DATA SUPPLIED Start Marker
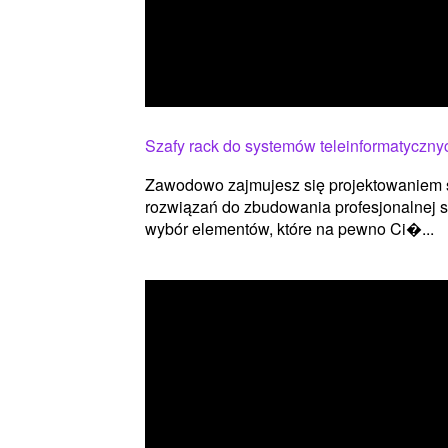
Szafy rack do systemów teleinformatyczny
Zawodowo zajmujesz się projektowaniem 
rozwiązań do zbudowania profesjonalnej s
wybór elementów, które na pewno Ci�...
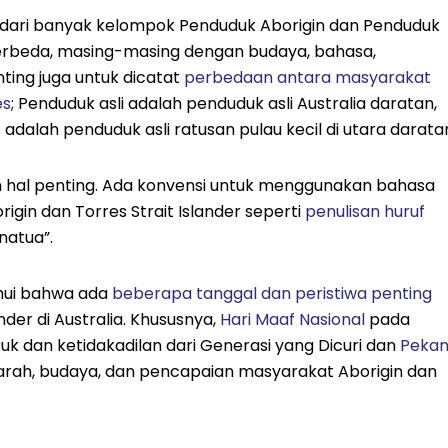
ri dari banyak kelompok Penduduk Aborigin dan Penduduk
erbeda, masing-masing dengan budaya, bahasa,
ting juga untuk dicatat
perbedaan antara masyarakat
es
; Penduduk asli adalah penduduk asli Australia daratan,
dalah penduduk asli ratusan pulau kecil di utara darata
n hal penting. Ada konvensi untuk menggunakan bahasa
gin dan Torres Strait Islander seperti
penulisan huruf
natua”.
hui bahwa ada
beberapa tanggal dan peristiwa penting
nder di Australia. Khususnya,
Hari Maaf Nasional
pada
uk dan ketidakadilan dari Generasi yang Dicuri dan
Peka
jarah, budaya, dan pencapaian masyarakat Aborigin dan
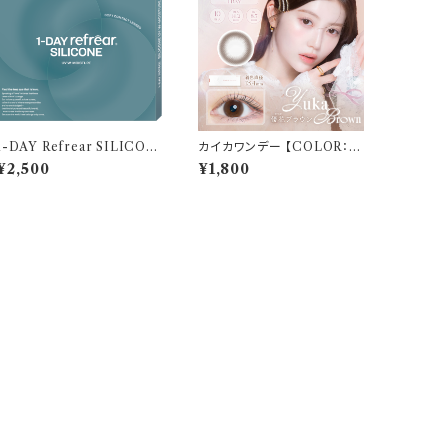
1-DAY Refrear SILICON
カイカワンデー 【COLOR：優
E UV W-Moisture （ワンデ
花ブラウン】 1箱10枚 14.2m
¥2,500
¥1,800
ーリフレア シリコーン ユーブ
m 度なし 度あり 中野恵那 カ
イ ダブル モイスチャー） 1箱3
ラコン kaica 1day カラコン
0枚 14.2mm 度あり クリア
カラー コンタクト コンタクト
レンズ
DATA SUPPLIED End Marker
DATA SUPPLIED Start Marker
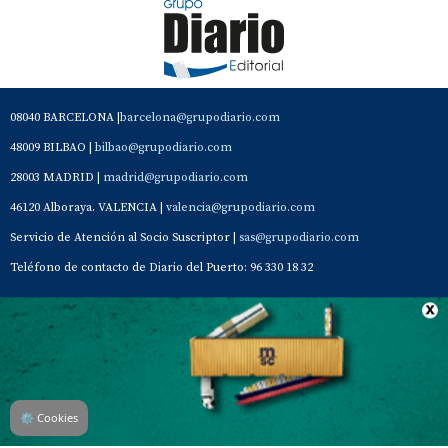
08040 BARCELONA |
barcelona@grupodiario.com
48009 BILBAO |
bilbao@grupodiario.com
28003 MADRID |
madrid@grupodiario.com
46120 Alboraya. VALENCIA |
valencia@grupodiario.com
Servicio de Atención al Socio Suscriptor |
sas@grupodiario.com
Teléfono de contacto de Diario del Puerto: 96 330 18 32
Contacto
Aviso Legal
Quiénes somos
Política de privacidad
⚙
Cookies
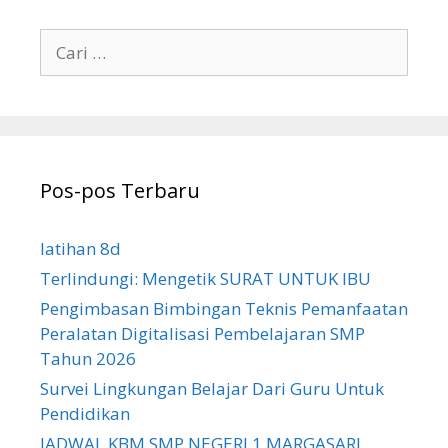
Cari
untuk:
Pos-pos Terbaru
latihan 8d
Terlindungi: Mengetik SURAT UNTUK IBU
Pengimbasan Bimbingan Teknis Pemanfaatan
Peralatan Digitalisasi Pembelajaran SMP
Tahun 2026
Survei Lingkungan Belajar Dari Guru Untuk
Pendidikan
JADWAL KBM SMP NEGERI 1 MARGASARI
DATA SUPPLIED End Marker
DATA SUPPLIED Start Marker
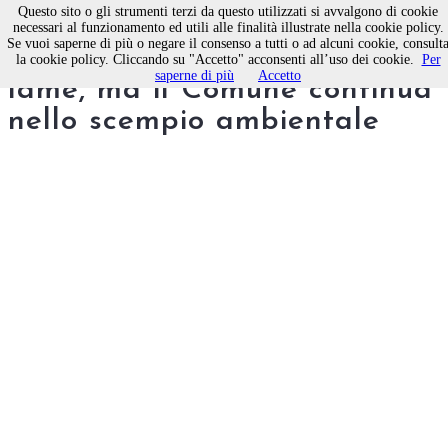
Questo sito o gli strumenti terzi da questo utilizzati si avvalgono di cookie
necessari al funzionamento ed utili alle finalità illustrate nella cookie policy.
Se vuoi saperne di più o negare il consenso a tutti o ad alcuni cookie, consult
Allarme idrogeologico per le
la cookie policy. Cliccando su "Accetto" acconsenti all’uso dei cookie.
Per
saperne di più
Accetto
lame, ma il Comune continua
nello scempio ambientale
DATA SUPPLIED End Marker
EXERCISE OBJECTIVE
Return, from the material above, every line with the word "budaya".

EXPECTED ANSWER
erbeda, masing-masing dengan budaya, bahasa,
jarah, budaya, dan pencapaian masyarakat Aborigin dan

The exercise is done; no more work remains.